Inventare un nuovo mondo

Chissà quante sono le donne che hanno segnato la storia dell’arte e di cui ci sfugge il nome, perché siamo soliti a ricordare la corrente artistica di appartenenza o la filosofia di pensiero che ben abbraccia una vasta produzione visuale composta da un gruppo eterogeneo di artisti. Avete presente l’ “art brut”, spesso tradotta in italiano con arte grezza o spontanea? Si tratta di un concetto visuale definito, a livello teorico, per la prima volta nel 1945 da Jean Dubufffet. Con questo termine il pittore francese voleva indicare l’arte prodotta da figure non professioniste e che, nella maggior parte dei casi, soffrivano di malattie mentali. Nonostante questa corrente sia stata teorizzata negli anni Quaranta, dovete sapere che già nei primi anni Trenta diversi artisti e designers collaborarono per la produzione di opere, spesso di carattere fotografico, che analizzavano la condizione umana. I due principali pionieri di questo inedito stile di pensiero furono la designer ed architetto francese Charlotte Perriand ed il pittore francese Fernand Léger. L’attenzione di questa collaborazione artistica fu rivolta all’intimità dello spirito umano ed alle sue strutture più interne, parti invisibili del corpo che ci permettono di agire nel nostro quotidiano. 

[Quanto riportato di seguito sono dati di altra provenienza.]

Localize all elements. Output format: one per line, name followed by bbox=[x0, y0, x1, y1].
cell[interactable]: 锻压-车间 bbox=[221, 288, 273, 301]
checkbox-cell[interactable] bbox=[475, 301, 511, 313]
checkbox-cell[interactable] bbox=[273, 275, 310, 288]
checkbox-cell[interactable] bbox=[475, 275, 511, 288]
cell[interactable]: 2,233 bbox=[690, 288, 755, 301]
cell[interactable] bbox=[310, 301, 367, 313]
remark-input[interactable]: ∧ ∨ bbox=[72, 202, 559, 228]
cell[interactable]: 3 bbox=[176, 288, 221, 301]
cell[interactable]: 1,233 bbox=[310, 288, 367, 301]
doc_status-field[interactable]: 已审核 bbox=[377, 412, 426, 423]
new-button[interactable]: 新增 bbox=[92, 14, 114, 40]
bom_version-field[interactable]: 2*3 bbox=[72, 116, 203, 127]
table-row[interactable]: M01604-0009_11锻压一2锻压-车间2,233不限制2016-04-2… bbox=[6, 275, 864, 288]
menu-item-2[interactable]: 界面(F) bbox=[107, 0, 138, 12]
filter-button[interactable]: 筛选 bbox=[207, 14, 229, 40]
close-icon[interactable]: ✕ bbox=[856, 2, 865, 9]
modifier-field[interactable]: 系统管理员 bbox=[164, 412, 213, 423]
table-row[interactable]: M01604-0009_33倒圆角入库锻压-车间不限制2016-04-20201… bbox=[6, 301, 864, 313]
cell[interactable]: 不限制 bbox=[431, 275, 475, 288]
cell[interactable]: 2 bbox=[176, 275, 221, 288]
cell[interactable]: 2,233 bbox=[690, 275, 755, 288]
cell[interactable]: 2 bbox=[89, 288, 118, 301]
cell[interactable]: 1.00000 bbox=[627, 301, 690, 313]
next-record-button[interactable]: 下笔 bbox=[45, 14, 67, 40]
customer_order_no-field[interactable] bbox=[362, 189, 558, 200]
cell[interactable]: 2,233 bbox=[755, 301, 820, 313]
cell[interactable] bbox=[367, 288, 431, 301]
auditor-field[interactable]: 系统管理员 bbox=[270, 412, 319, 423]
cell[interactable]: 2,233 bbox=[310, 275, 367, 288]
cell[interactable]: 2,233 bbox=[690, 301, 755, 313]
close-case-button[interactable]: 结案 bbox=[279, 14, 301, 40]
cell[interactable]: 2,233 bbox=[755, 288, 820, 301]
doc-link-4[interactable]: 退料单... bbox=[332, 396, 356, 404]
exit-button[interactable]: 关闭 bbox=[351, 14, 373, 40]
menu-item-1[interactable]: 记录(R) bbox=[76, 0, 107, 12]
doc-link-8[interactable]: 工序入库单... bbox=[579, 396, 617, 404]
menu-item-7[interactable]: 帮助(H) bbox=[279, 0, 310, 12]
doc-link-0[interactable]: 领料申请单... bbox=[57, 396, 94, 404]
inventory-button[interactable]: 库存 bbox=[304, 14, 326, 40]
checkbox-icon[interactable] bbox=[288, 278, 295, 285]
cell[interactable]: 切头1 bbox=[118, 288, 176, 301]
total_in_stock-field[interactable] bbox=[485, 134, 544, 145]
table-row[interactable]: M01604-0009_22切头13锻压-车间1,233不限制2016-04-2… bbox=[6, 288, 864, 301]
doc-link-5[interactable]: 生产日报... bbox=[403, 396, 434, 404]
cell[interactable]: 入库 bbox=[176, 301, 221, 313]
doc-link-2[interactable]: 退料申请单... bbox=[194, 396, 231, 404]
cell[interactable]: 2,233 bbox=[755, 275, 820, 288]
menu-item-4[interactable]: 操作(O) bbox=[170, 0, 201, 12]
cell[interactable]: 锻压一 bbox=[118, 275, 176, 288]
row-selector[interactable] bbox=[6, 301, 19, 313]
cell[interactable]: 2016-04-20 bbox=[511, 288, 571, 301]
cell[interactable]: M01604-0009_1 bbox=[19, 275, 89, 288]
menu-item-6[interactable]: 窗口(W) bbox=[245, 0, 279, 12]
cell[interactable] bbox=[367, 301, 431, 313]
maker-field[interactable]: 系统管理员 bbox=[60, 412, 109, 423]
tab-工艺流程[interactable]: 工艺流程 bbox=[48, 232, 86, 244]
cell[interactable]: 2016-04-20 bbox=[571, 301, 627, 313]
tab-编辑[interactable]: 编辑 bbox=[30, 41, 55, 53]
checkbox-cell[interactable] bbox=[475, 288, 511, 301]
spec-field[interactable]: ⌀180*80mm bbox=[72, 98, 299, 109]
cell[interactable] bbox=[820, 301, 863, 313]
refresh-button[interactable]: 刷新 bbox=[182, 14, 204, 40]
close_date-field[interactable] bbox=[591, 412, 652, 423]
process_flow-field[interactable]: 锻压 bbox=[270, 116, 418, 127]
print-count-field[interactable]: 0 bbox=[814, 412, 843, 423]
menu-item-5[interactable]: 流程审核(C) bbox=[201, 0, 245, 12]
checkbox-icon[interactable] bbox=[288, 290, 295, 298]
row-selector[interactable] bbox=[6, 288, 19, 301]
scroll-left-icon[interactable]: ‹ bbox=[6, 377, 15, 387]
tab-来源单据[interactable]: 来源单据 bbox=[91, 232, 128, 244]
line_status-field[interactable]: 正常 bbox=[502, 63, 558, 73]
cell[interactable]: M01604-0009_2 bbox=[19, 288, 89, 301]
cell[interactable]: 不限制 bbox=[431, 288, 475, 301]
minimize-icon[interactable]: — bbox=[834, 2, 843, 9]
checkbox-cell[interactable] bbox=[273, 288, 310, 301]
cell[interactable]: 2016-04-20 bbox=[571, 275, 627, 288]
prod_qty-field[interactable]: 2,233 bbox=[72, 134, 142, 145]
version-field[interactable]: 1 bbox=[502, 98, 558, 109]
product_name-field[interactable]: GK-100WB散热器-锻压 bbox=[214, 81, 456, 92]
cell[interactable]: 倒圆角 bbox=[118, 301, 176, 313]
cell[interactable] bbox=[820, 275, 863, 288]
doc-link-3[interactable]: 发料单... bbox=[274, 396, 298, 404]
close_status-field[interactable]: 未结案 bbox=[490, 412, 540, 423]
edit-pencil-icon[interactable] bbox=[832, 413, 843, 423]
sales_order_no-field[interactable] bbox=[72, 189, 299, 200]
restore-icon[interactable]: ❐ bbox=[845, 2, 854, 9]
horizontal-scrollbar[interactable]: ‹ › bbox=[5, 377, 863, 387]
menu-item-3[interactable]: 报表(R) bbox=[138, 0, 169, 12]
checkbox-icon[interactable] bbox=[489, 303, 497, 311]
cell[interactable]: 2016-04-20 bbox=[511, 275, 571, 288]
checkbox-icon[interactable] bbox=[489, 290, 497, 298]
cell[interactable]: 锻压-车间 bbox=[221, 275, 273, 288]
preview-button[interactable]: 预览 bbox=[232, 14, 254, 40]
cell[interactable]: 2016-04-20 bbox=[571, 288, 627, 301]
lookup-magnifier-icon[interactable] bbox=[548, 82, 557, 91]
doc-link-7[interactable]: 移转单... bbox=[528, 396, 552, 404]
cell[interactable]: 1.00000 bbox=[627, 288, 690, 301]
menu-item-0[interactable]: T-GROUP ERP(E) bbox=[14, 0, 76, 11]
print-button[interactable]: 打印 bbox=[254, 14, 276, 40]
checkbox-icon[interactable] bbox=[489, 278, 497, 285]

Un quotidiano, da noi costantemente sottovalutato, composto da spazi ed arredi che definiscono i nostri movimenti e di conseguenza la nostra stessa attitudine verso la vita ed il mondo a noi circostante. I mobili che noi usiamo a lavoro o a casa e lo stesso spazio abitativo diventano, di conseguenza, la nostra proiezione esterna e strutturale di ciò che noi conserviamo al riparo da occhi indiscreti: la nostra intimità. L’operazione artistica e di arredo di Perriand, ben comprendendo l’importanza che la quotidianità ricopre al fine della definizione di un proprio “io”, si è focalizzata sulla creazione di spazi e di un design in linea con le esigenze dell’essere umano. Grazie alla visione architettonica e d’arredo di Perriand, il design iniziò ad essere concepito per la natura umana, unendo utilità con una innovativa estetica strutturale.
Il comfort abbinato ad una sapiente dose di innovazione furono i due elementi che contraddistinsero l’operato di Perriand. Un esempio che ben incarna questa sua rivoluzione visuale e di arredo è rappresentato dalla Sedia LC7, realizzata nel 1928 ma ancora attuale e rivoluzionaria per gli attuali canoni estetici. Se la moda di quegli anni tendeva a sovraccaricare, di inutili decorazioni, la struttura della sedia, la vera rivoluzione iniziata da Perriand mirava, invece, nell’eliminazione del superfluo affinché la sedia risultasse funzionale, pulita ed ergonomica. La LC7 trae ispirazione dalle classiche sedute da ufficio in voga negli anni Venti nel Regno Unito ed in America, riadattate dalla designer nella forma, nel materiale e nella funzione a cui dovevano assolvere, trasformandosi da oggetti di ufficio a sedute per ambienti domestici. 
A Perriand si devono differenti progetti, siano essi artistici, di arredo o abitativi, dediti a delineare un nuovo mondo che, troppo spesso, è riconducibile a figure maschili. Per comprendere ed analizzare la multidisciplinare visione creativa di Charlotte Perriand vi consiglio di visitare la mostra Charlotte Perriand: Inventing a New World presso la Fondazione Louis Vuitton di Parigi.